# EMS/Fire/LE video games?



## Jim37F (Aug 2, 2013)

At the risk of being called a wanker lol, are there any decent video games portraying the first responder community? I can't remember the name of it but I had a first person firefighter PC game back when XP was the new hotness lol


----------



## DesertMedic66 (Aug 2, 2013)

Only game I have ever played that had fire/Police/EMS is grand theift auto hahaha


----------



## Amberlamps916 (Aug 2, 2013)

You guys remember the firefighting arcade game that was usually at movie theatres or Gameworks? Where the controller was a fire hose? That's all I can think of for fire/ems. 

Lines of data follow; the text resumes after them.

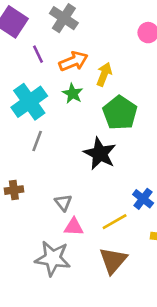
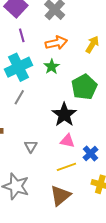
purple line: (38, 54) -> (22, 35), moved
yellow arrow: (104, 74) -> (92, 44), moved
pink triangle: (74, 227) -> (67, 141), moved

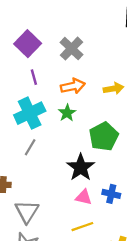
yellow arrow: (92, 44) -> (113, 89), turned 48
gray triangle: (31, 146) -> (27, 212), moved, size x1.6
blue cross: (91, 154) -> (111, 194), moved, turned -35

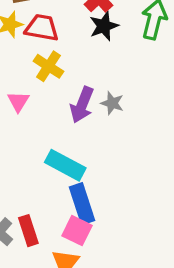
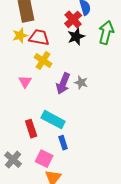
blue rectangle: (82, 204) -> (63, 143), size x0.6
red rectangle: (28, 231) -> (31, 129), moved
pink square: (77, 231) -> (44, 159), moved

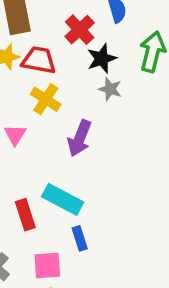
red cross: (73, 19) -> (80, 30), moved
gray star: (81, 83) -> (110, 89), moved
pink square: (44, 159) -> (47, 266), turned -30

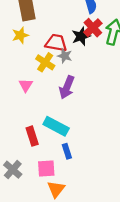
red cross: (80, 30) -> (93, 28), moved
red trapezoid: (39, 60) -> (56, 43), moved
gray star: (110, 89) -> (65, 56), moved

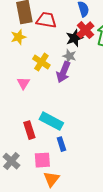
red trapezoid: (56, 43) -> (46, 20), moved
gray star: (65, 56) -> (69, 56), moved
purple arrow: (67, 87) -> (63, 72), moved

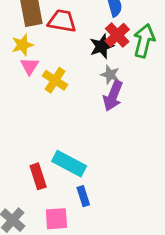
gray star: (69, 56) -> (110, 75), moved
purple arrow: (63, 72) -> (113, 96), moved
pink triangle: (23, 83) -> (30, 66), moved

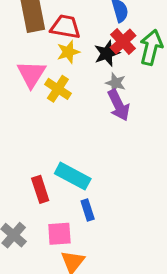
yellow star: (23, 45) -> (68, 52), moved
pink triangle: (30, 66) -> (31, 74), size x1.5
purple arrow: (113, 96) -> (119, 105), turned -48

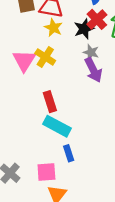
yellow star: (68, 52) -> (53, 28), turned -30
pink triangle: (31, 74) -> (24, 61), moved
red rectangle: (40, 189) -> (50, 102), moved

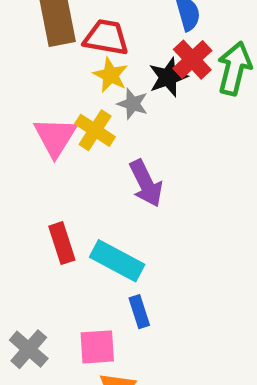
gray star: (91, 52) -> (133, 104), moved
purple arrow: (93, 70) -> (146, 183), moved
red rectangle: (50, 102) -> (62, 243), moved

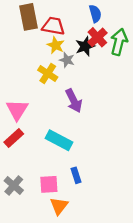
pink triangle: (55, 137) -> (17, 110), moved
red rectangle: (62, 243) -> (14, 138), moved, turned 66
blue rectangle: (139, 312) -> (76, 175), moved

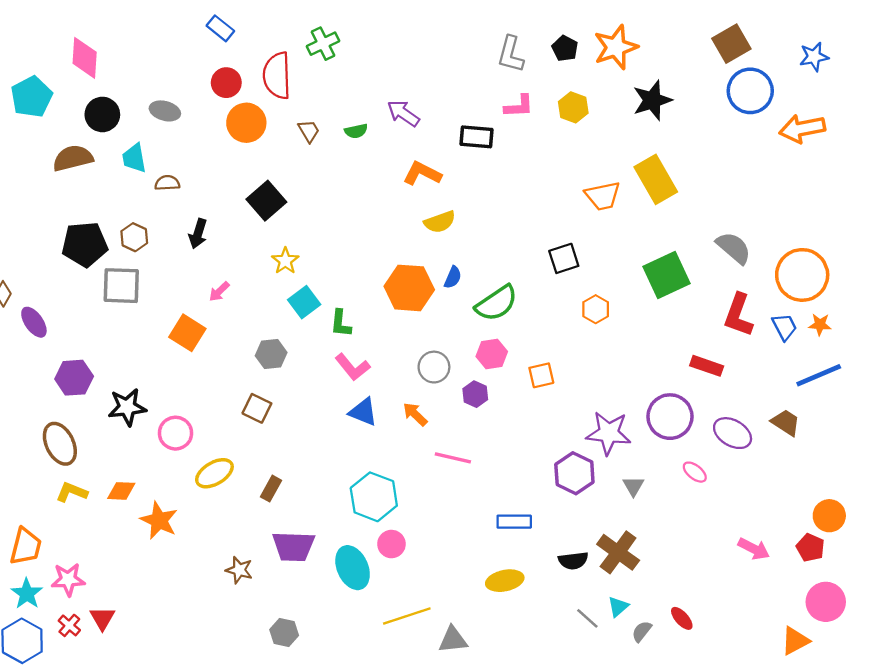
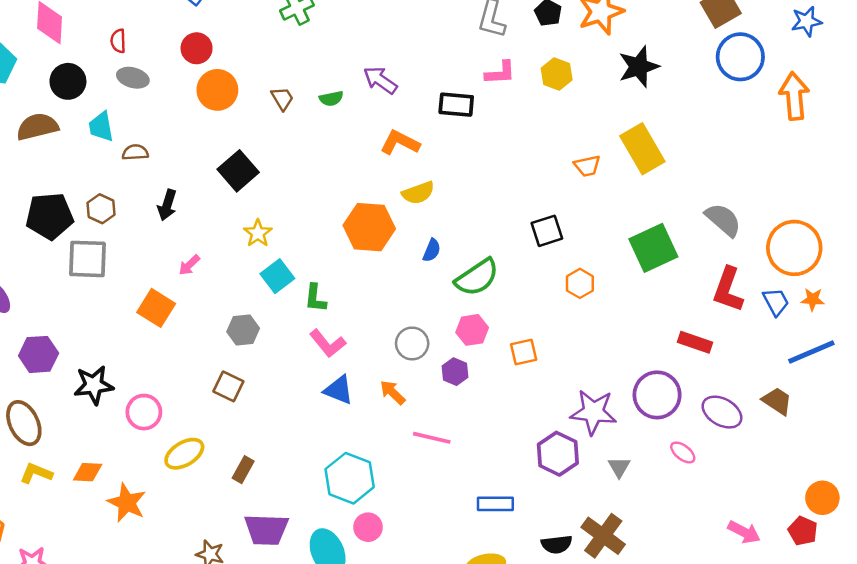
red semicircle: (277, 76) -> (118, 41), moved, size x0.5
orange arrow: (802, 129) -> (794, 96), turned 96
orange trapezoid: (603, 196) -> (587, 166), size x0.7
orange hexagon: (409, 288) -> (369, 227), moved

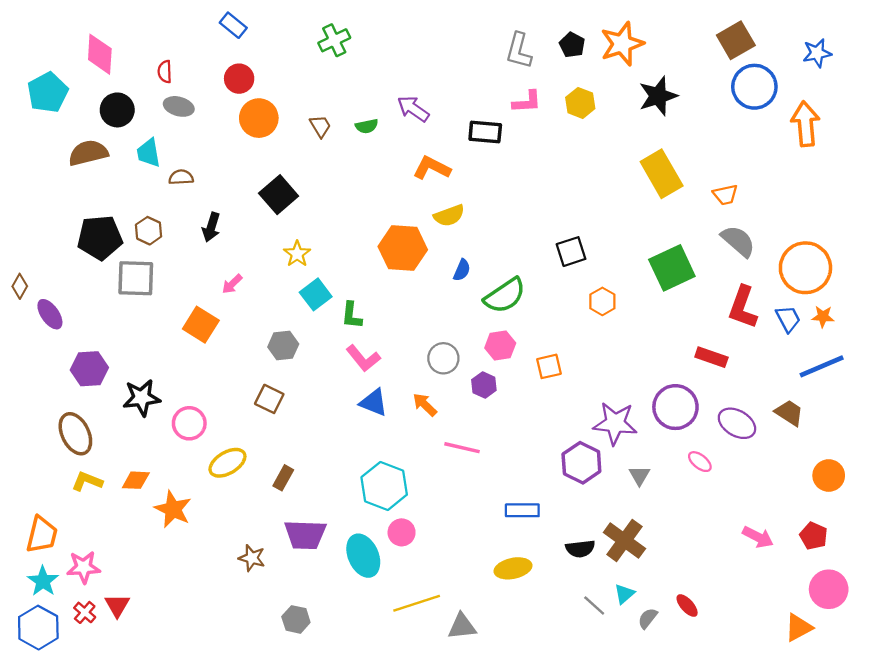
orange trapezoid: (587, 166) -> (725, 195), moved
orange circle: (822, 498) -> (829, 476), moved

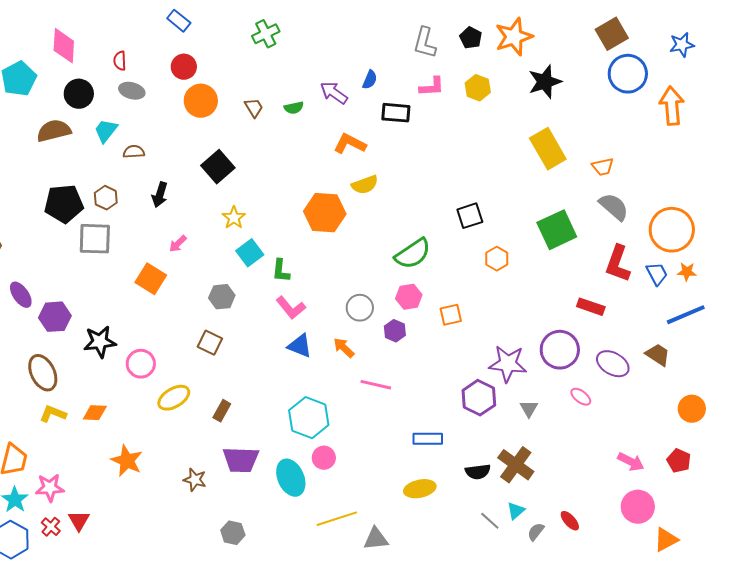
cyan trapezoid: (149, 153) -> (106, 131), turned 48
blue semicircle: (462, 270) -> (370, 80), moved
purple ellipse: (50, 314) -> (21, 295), moved
orange star: (173, 509) -> (127, 461), moved
pink circle: (829, 589) -> (638, 507), moved

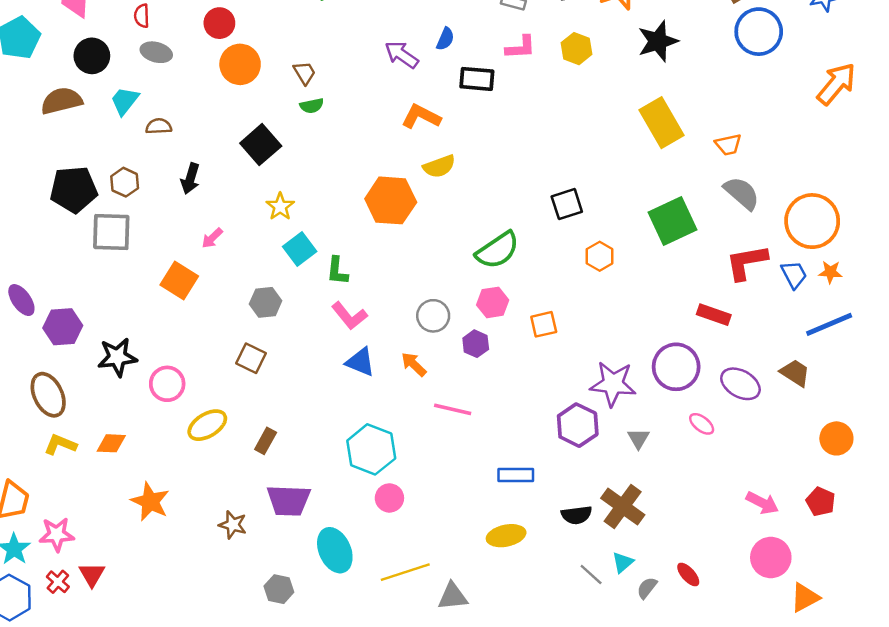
orange arrow: (672, 106) -> (836, 84), moved, turned 45
green semicircle: (294, 108) -> (312, 106), moved
red L-shape: (618, 264) -> (747, 262), turned 60
cyan ellipse: (291, 478) -> (335, 550), moved

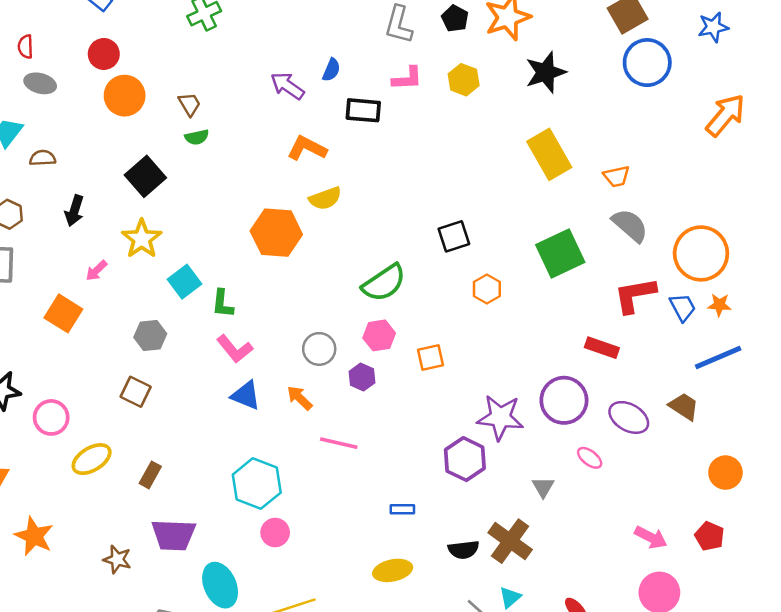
yellow star: (280, 206) -> (142, 239), moved, size x1.4
gray triangle: (638, 438) -> (543, 487), moved
blue rectangle: (516, 475) -> (402, 509), size x0.7

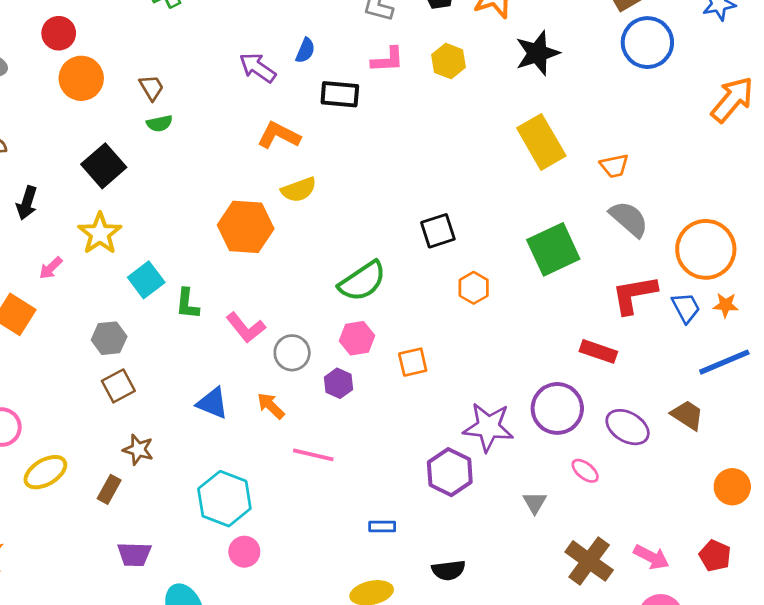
pink L-shape: (235, 349) -> (246, 328), moved
brown square: (136, 392) -> (118, 386), moved, turned 36
purple trapezoid: (174, 535) -> (134, 554), size x0.7
brown cross: (510, 541) -> (589, 561), moved
brown star: (117, 559) -> (138, 450), moved

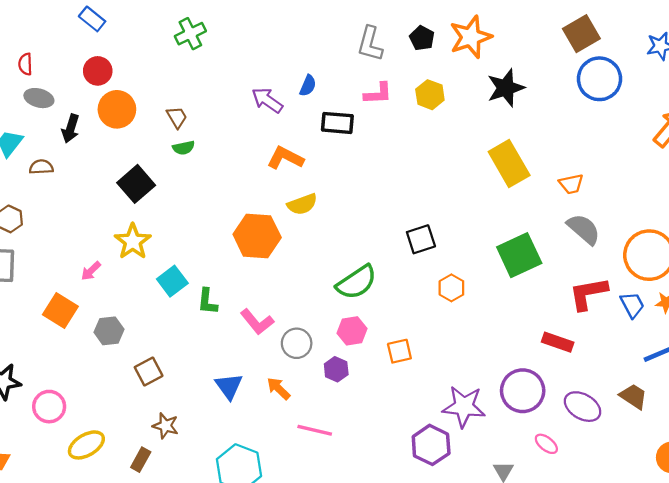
black arrow: (27, 203) -> (71, 129), moved
gray hexagon: (109, 338) -> (109, 331), moved
blue triangle: (212, 403) -> (229, 386), turned 32

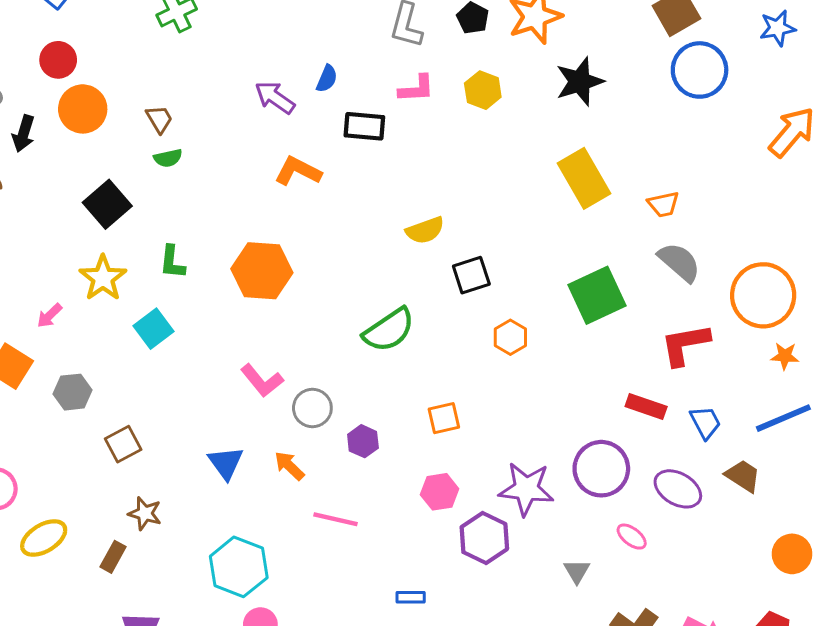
yellow semicircle: (302, 204) -> (425, 230), moved
green L-shape: (207, 301) -> (172, 262), moved
blue trapezoid: (632, 305) -> (705, 422), moved
pink hexagon: (352, 331) -> (440, 492), moved

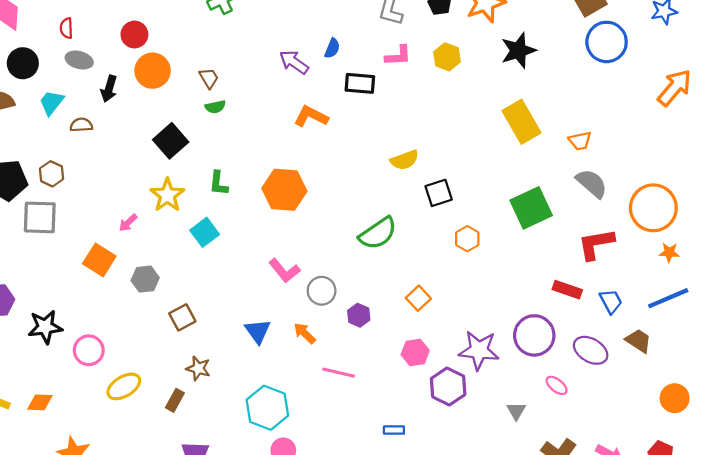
orange square: (444, 418) -> (418, 298), turned -30

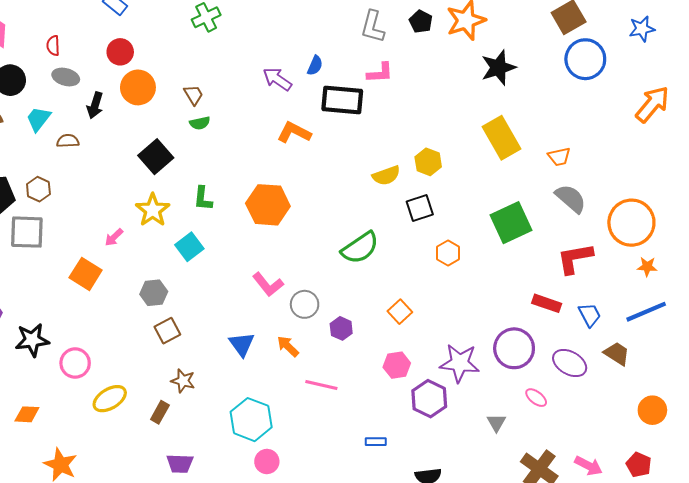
yellow hexagon: (447, 57) -> (428, 162), moved
black rectangle: (360, 83) -> (342, 100), size x1.4
gray hexagon: (145, 279) -> (154, 293), moved

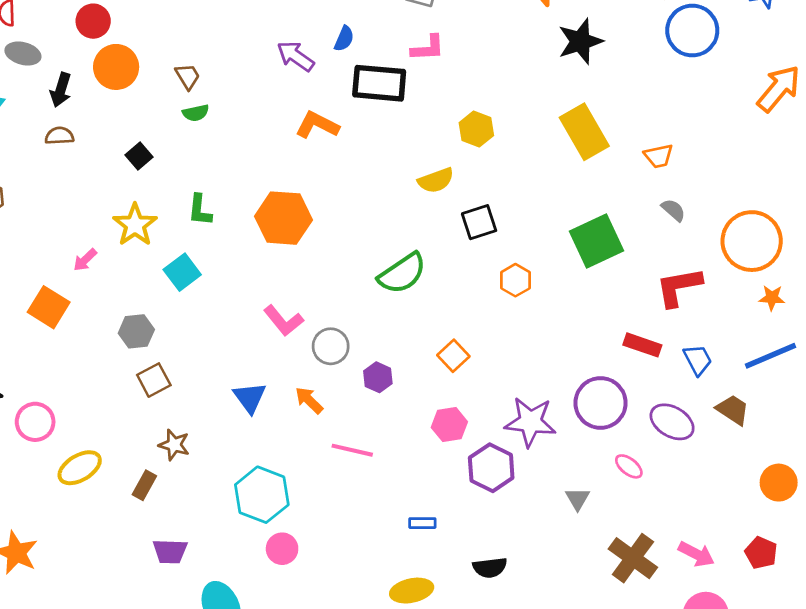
brown semicircle: (68, 141) -> (59, 136), moved
black square: (156, 157) -> (139, 156), size x0.6
yellow hexagon: (428, 162) -> (476, 129), moved
gray semicircle: (571, 199) -> (673, 210), size x0.6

In regards to LE, check out all the Police Quest games. Pretty authentic. The SWAT game franchise was a successor to Police Quest.

Also, like Desert said, you can't go wrong with GTA.


----------



## Jim37F (Aug 5, 2013)

This is the game I remember playing 

F.D.N.Y. Firefighter: American Hero

http://www.ratloop.com/?games/firefighter

http://www.youtube.com/watch?v=hkcJxc3vIY0

Not sure when it came out, probably late 90s/early 2000s. Seemed fun at the time and definitely different than the dime a dozen shooter games we have now.


----------



## Handsome Robb (Aug 5, 2013)

Addrobo said:


> You guys remember the firefighting arcade game that was usually at movie theatres or Gameworks? Where the controller was a fire hose? That's all I can think of for fire/ems.
> 
> In regards to LE, check out all the Police Quest games. Pretty authentic. The SWAT game franchise was a successor to Police Quest.
> 
> Also, like Desert said, you can't go wrong with GTA.



Is that the one where you stand there and move around to avoid bullets and to hide and what not?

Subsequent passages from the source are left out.